The problem with software diversity

It's a new semester at school and OH GOD! I have to decide which word processor to use this Spring.

If you have been following my blogs on the subject (which you probably haven't, because I stopped publicly complaining about this topic last fall). I have a problem with word processors. I haven't found the one to call my own yet. I started with Abiword, but some bugs, like crashing when large image files are added, turned me off of it. Then I strayed to Mozilla Composer, which has no problem with images and makes beautiful tables, but won't print accurately worth a darn. It can also write some really ugly html code. Now I've gone to OpenOffice.org Writer, which looks good for the moment, but I'm still having some formatting problems with it that I have to sort out.

Last semester was a mess.

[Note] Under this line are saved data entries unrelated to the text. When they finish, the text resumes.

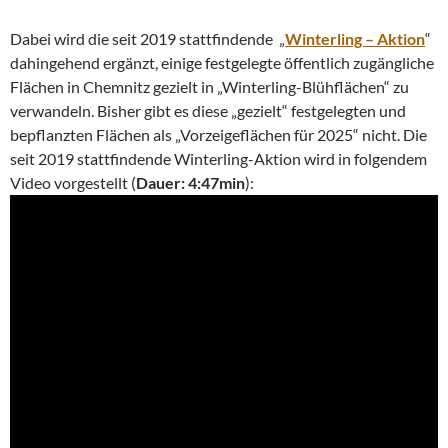
Dabei wird die seit 2019 stattfindende „
Winterling – Aktion
“
dahingehend ergänzt, einige festgelegte öffentlich zugängliche
Flächen in Chemnitz gezielt in „Winterling-Blühflächen“ zu
verwandeln. Bisher gibt es diese „gezielt“ festgelegten und
bepflanzten Flächen als „Vorzeigeflächen für 2025“ nicht. Die
seit 2019 stattfindende Winterling-Aktion wird in folgendem
Video vorgestellt (
Dauer: 4:47min
):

I had files in all three word processors, and I couldn't tell where anything was. I would search for a file in Abiword and it defaults to showing only Abiword files and I couldn't find the file that I knew I wrote. Then I'd remember that I wrote it in composer and it's an HTML file and the page breaks... what page breaks? Well, you get the idea.

So I resolved that this spring I would pick one wordprocessor and stick to it, but which one? I'm leaning toward Writer, but I can't give up on the tables in Composer or the print to pdf feature in Abiword. Sometimes free software leaves you with a diversity of riches, and a problem deciding which software to choose. But it's still good to have choices.

I think that I'll see which program can make a template for multiple choice test questions that prints properly without splitting the answers on different pages. If Writer can do that, then I can say I've finally found the wordprocessor for me. At least... I think so.